Just in case some clarification is needed, each workitem needs to access 2 points: one with ‘i’ index, and another one with ‘j’ index. Reading the ‘i’ point is coalesced because ‘i’ is the first coordinate in the 2D kernel, so consecutive workitems are accessing consecutive floats in the array. However, reading the ‘j’ point isn’t coalesced because consecutive workitems have a constant second coordinate (until the first coordinate is incremented).
So, consecutive workitems are accessing the same array element when reading the ‘j’ point. I’d assume that consecutive workitems reading the same element in an array would be a kind of coalesced access, but it seems the GPU hardware doesn’t agree with me, because if I modify the kernel so that the ‘j’ point is a fake coalesced one, performance increases by 20%
Again, I lack a kernel profiler in my OS, so all of this is by trial and error.

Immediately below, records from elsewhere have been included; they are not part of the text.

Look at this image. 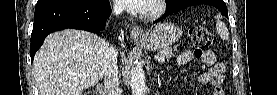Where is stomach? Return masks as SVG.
<instances>
[{
    "mask_svg": "<svg viewBox=\"0 0 277 95\" xmlns=\"http://www.w3.org/2000/svg\"><path fill=\"white\" fill-rule=\"evenodd\" d=\"M181 34L180 28L174 24L160 23L145 32L137 42L147 50L160 51L178 41Z\"/></svg>",
    "mask_w": 277,
    "mask_h": 95,
    "instance_id": "obj_1",
    "label": "stomach"
}]
</instances>
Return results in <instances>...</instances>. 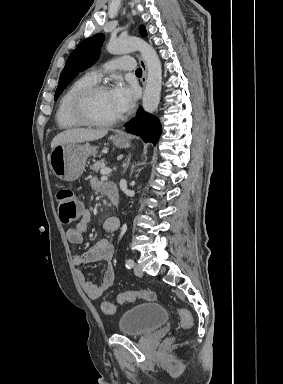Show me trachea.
I'll use <instances>...</instances> for the list:
<instances>
[{
  "label": "trachea",
  "mask_w": 283,
  "mask_h": 384,
  "mask_svg": "<svg viewBox=\"0 0 283 384\" xmlns=\"http://www.w3.org/2000/svg\"><path fill=\"white\" fill-rule=\"evenodd\" d=\"M135 74L136 75H142V69L141 68H137Z\"/></svg>",
  "instance_id": "obj_1"
}]
</instances>
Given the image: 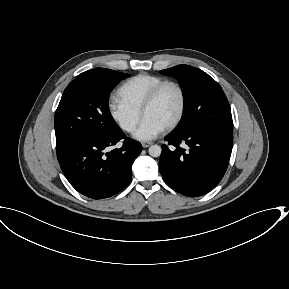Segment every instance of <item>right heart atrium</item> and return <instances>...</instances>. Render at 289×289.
Returning a JSON list of instances; mask_svg holds the SVG:
<instances>
[{
  "mask_svg": "<svg viewBox=\"0 0 289 289\" xmlns=\"http://www.w3.org/2000/svg\"><path fill=\"white\" fill-rule=\"evenodd\" d=\"M108 111L114 122L127 133H132L141 119L140 111L129 107L116 98L109 101Z\"/></svg>",
  "mask_w": 289,
  "mask_h": 289,
  "instance_id": "1",
  "label": "right heart atrium"
}]
</instances>
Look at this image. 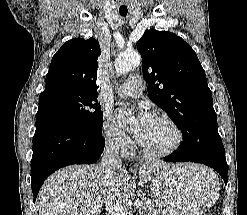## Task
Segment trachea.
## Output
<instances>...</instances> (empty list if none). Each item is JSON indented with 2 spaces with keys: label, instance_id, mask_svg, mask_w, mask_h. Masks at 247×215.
<instances>
[{
  "label": "trachea",
  "instance_id": "trachea-1",
  "mask_svg": "<svg viewBox=\"0 0 247 215\" xmlns=\"http://www.w3.org/2000/svg\"><path fill=\"white\" fill-rule=\"evenodd\" d=\"M121 16H126V14H121Z\"/></svg>",
  "mask_w": 247,
  "mask_h": 215
}]
</instances>
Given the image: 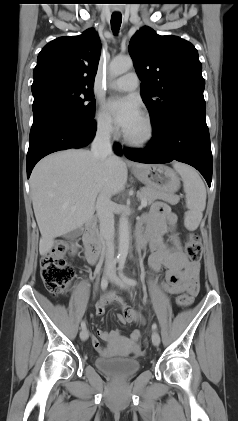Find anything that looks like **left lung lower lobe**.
I'll use <instances>...</instances> for the list:
<instances>
[{"mask_svg":"<svg viewBox=\"0 0 238 421\" xmlns=\"http://www.w3.org/2000/svg\"><path fill=\"white\" fill-rule=\"evenodd\" d=\"M206 107L193 103L172 111L154 128L153 137L143 150L124 149L130 160L141 163H168L177 160L196 168L208 185L212 180V153L206 125Z\"/></svg>","mask_w":238,"mask_h":421,"instance_id":"0a47b994","label":"left lung lower lobe"}]
</instances>
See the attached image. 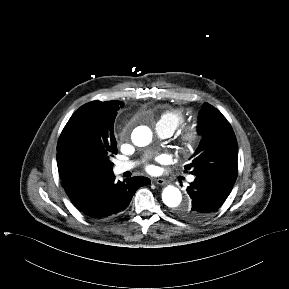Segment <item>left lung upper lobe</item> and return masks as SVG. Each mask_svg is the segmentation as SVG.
I'll use <instances>...</instances> for the list:
<instances>
[{"label":"left lung upper lobe","instance_id":"left-lung-upper-lobe-1","mask_svg":"<svg viewBox=\"0 0 289 289\" xmlns=\"http://www.w3.org/2000/svg\"><path fill=\"white\" fill-rule=\"evenodd\" d=\"M198 132L202 136L193 161L185 166L193 175L212 176L235 182L238 146L226 118L212 105L204 103L199 113Z\"/></svg>","mask_w":289,"mask_h":289}]
</instances>
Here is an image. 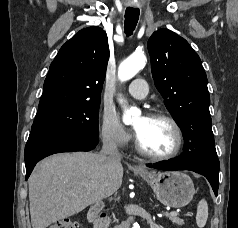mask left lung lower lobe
I'll return each mask as SVG.
<instances>
[{
	"label": "left lung lower lobe",
	"mask_w": 238,
	"mask_h": 228,
	"mask_svg": "<svg viewBox=\"0 0 238 228\" xmlns=\"http://www.w3.org/2000/svg\"><path fill=\"white\" fill-rule=\"evenodd\" d=\"M150 168L159 170H190L196 173L202 174L210 182L212 189L217 196L219 186V160L217 159H206L187 164H182L177 158L163 161L157 164L148 165Z\"/></svg>",
	"instance_id": "obj_1"
}]
</instances>
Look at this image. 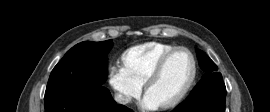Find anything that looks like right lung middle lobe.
Returning <instances> with one entry per match:
<instances>
[{
    "label": "right lung middle lobe",
    "instance_id": "obj_1",
    "mask_svg": "<svg viewBox=\"0 0 270 112\" xmlns=\"http://www.w3.org/2000/svg\"><path fill=\"white\" fill-rule=\"evenodd\" d=\"M112 40L81 42L72 47L52 70L46 91L71 84L94 89L102 86L106 78V54Z\"/></svg>",
    "mask_w": 270,
    "mask_h": 112
}]
</instances>
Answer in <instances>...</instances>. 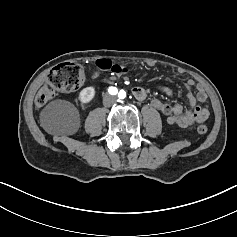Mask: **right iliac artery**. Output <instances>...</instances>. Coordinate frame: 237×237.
Wrapping results in <instances>:
<instances>
[{"mask_svg":"<svg viewBox=\"0 0 237 237\" xmlns=\"http://www.w3.org/2000/svg\"><path fill=\"white\" fill-rule=\"evenodd\" d=\"M109 93L112 94V95H115L117 94L118 90L116 87H109L108 89Z\"/></svg>","mask_w":237,"mask_h":237,"instance_id":"obj_1","label":"right iliac artery"}]
</instances>
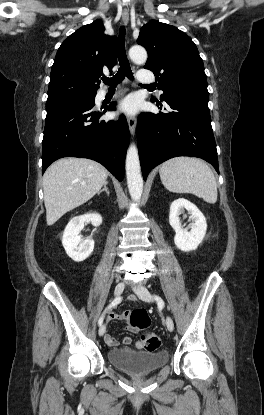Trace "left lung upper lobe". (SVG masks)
<instances>
[{"label": "left lung upper lobe", "instance_id": "left-lung-upper-lobe-1", "mask_svg": "<svg viewBox=\"0 0 264 415\" xmlns=\"http://www.w3.org/2000/svg\"><path fill=\"white\" fill-rule=\"evenodd\" d=\"M148 52L144 68L158 78L165 100L179 93L209 95L203 61L194 42L174 26L152 20L137 39Z\"/></svg>", "mask_w": 264, "mask_h": 415}]
</instances>
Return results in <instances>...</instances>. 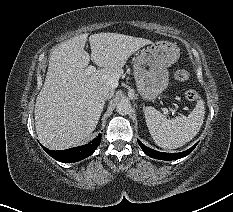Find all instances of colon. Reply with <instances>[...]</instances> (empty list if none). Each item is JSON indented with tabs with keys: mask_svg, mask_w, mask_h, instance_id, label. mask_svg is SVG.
I'll use <instances>...</instances> for the list:
<instances>
[{
	"mask_svg": "<svg viewBox=\"0 0 233 212\" xmlns=\"http://www.w3.org/2000/svg\"><path fill=\"white\" fill-rule=\"evenodd\" d=\"M190 75L186 70H177L174 73V78L177 81H187L189 79ZM185 97L189 101H197L199 99V94L197 91L193 89H188L185 91Z\"/></svg>",
	"mask_w": 233,
	"mask_h": 212,
	"instance_id": "1",
	"label": "colon"
}]
</instances>
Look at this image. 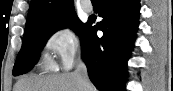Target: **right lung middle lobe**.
Wrapping results in <instances>:
<instances>
[{"instance_id": "right-lung-middle-lobe-1", "label": "right lung middle lobe", "mask_w": 173, "mask_h": 91, "mask_svg": "<svg viewBox=\"0 0 173 91\" xmlns=\"http://www.w3.org/2000/svg\"><path fill=\"white\" fill-rule=\"evenodd\" d=\"M71 28L82 36L86 23H82L76 14L61 21L34 27L24 32L22 48L17 56V61L13 68V75L18 76L32 69L36 64L40 52L46 44L48 38L57 30Z\"/></svg>"}]
</instances>
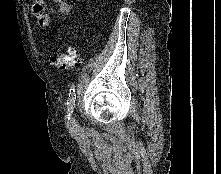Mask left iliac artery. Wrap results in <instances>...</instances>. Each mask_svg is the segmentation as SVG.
<instances>
[{"mask_svg":"<svg viewBox=\"0 0 221 174\" xmlns=\"http://www.w3.org/2000/svg\"><path fill=\"white\" fill-rule=\"evenodd\" d=\"M75 102H76V90H75V85L73 83L69 90V95L67 99V119L71 118V115L75 108Z\"/></svg>","mask_w":221,"mask_h":174,"instance_id":"obj_1","label":"left iliac artery"}]
</instances>
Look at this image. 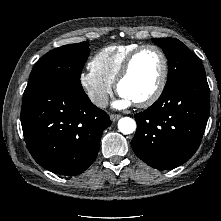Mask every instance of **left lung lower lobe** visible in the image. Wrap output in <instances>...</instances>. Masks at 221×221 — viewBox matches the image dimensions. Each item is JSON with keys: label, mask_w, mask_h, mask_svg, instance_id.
Masks as SVG:
<instances>
[{"label": "left lung lower lobe", "mask_w": 221, "mask_h": 221, "mask_svg": "<svg viewBox=\"0 0 221 221\" xmlns=\"http://www.w3.org/2000/svg\"><path fill=\"white\" fill-rule=\"evenodd\" d=\"M209 112L210 90L205 74L189 76L135 115L137 130L132 149L153 168H176L198 149Z\"/></svg>", "instance_id": "obj_1"}]
</instances>
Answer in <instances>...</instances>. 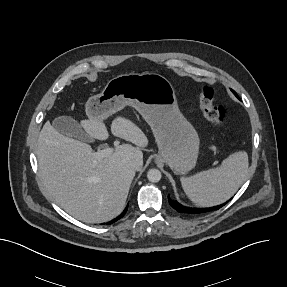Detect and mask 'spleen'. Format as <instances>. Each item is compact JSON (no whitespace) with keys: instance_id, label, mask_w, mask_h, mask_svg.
<instances>
[{"instance_id":"1","label":"spleen","mask_w":287,"mask_h":287,"mask_svg":"<svg viewBox=\"0 0 287 287\" xmlns=\"http://www.w3.org/2000/svg\"><path fill=\"white\" fill-rule=\"evenodd\" d=\"M248 155L244 151L229 155L214 169L181 177L188 198L198 206L210 207L230 199L244 182L248 172Z\"/></svg>"}]
</instances>
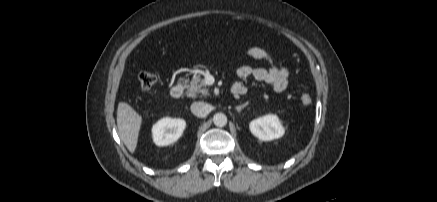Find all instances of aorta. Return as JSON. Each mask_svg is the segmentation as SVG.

It depends. If the array rarely changes and you need to access it a lot, make a copy of it in i,j (instead of j,i) order. Alternatively, store it in an OpenCL image instead, which has more fair access times in Y vs. X. Or learn how to use shared local memory so a workgroup teams up to do coalesced reads of the j data that other work items in the work group will need. Just some ideas, but without knowing more about your problem they are just guesses.
The array is 1D (it’s just an array of vertices). The kernel is 2D. It’s a numpoints^2 problem (there must be a workitem for all possible pair of vertices from the 1D array). So, each workitem reads the ‘i’ vertex (coalesced because ‘i’ is the first coordinate in the kernel) and also reads the ‘j’ vertex (uncoalesced because consecutive workitems have the same second coordinate).